Ren3004 said:
You know that feeling when you're angry at something, and all that anger bottled up just gnaws away at you? Wouldn't it feel good to let it all out? Well, I made this thread for you, yes, you to vent your frustrations. Big, small, many, few, round, purple, it doesn't matter, as long as it's bothering you and you need to get it off your chest.
As for me, I spent some time today trying to get a game to work again because I renamed a folder. Fun times. I also had to find out how to change the search engine Firefox uses when you wrote something in the address bar because Messenger Plus decided to make itself the default search engine. And last but not least, I deleted my Google Chrome cookies and cache, only to find out that my Firefox cookies and cache went down the drain with them.

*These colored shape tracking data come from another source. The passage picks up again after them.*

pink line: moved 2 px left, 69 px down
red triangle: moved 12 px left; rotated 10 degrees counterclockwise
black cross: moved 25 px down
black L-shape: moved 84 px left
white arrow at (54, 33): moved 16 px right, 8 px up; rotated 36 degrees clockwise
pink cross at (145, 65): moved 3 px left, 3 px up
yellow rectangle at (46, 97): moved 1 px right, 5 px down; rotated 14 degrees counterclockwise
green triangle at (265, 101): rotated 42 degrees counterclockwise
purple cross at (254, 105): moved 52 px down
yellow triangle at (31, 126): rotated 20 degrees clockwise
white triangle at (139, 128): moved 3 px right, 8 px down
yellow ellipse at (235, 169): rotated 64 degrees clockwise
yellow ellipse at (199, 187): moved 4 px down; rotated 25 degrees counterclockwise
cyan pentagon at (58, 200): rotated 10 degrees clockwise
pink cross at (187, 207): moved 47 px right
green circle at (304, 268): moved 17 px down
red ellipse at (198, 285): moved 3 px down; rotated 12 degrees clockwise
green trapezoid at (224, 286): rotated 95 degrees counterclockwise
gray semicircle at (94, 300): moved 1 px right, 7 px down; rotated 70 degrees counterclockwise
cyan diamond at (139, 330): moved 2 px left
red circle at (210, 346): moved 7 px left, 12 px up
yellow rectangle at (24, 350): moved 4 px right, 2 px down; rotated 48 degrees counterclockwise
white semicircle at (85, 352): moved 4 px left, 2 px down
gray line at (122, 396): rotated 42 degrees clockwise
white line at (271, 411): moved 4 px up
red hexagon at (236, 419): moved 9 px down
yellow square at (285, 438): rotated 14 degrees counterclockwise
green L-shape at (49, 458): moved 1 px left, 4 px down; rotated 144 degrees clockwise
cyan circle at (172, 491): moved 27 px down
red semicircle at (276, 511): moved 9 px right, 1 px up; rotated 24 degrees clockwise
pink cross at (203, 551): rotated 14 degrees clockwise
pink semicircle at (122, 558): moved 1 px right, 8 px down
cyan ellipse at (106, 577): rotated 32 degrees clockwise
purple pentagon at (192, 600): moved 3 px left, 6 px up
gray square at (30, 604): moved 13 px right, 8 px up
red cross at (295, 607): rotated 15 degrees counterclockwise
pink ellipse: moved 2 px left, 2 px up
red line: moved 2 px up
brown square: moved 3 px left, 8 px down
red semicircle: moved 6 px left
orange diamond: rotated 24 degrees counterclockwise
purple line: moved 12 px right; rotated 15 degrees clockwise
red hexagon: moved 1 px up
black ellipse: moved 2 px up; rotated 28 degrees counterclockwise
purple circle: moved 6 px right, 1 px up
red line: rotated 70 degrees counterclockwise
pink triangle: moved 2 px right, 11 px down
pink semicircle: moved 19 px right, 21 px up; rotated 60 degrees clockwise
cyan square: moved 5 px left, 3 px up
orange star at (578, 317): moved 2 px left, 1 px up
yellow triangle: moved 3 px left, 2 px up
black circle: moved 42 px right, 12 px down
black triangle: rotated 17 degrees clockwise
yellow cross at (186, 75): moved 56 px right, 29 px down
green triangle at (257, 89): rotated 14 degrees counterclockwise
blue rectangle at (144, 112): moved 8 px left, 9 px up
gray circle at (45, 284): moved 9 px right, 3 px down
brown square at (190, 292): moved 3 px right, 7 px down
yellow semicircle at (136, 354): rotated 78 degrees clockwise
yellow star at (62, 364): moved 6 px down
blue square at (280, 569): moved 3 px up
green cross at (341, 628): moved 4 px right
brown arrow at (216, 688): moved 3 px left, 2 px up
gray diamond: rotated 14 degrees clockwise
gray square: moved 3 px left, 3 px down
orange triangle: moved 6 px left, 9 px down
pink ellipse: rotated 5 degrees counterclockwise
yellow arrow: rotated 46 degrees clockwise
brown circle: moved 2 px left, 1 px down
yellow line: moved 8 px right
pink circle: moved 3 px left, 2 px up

The result: all my browser game saves were deleted. Thousands upon thousands of hours of procrastination gone forever.
Ahhhh, much better. So, if you're still having second thoughts about telling us all about what's bothering you, here's Mr. Hugh Laurie to give you a little push.
I just got back from Denmark visiting my girlfriend. It was an awesome time, Denmark was an awesome place, but now I'm stuck back here without her with a crap job.
All I do all day is put together a bunch of fucking parts onto farm pesticide sprayers. I wake up at 5:30 every morning and don't get off work until 3:30. I get filthy and tired every single day for minimum wage, all while wasting my summer vacation. All my friends are out and about doing cool things and making memories and fun.
Now I know that for a job you don't need to
love it, but you should at least
care about it. This is just putting together parts. It's cold boring shit that leaves me with nothing but a throbbing headache at the end of the day. How the fuck could anyone do this for more than a few months? Some employees have been there
for fucking 30 years, how do they stand it?? I'm not even good at it, I'm clumsy with the tools, and I can barely relate with the other employees because they only talk about trucks and fart jokes.
To make it worse, I can't quit it because I got the job from my dad and according to him "I made a commitment" or some bullshit. It isn't like they fucking need me or anything, and it isn't like I need to make my own living, so why won't he just let me go? Fuck this fucking job.
Oh, and did I mention that I probably can't see my girlfriend again for another 4-5 months? Fuck fuck fuck do I want to change so much in my life right now...
I wouldn't be surprised if I become a cynical ass by the time I get back to school. Because of this shit, I feel like collecting Nazi and communist memorabelia and wear it to school to be kicked out. I feel like sabotaging the sprayers at work. I feel like pissing someone off and having them beat the shit out of me so I will have an excuse to beat the shit out of them.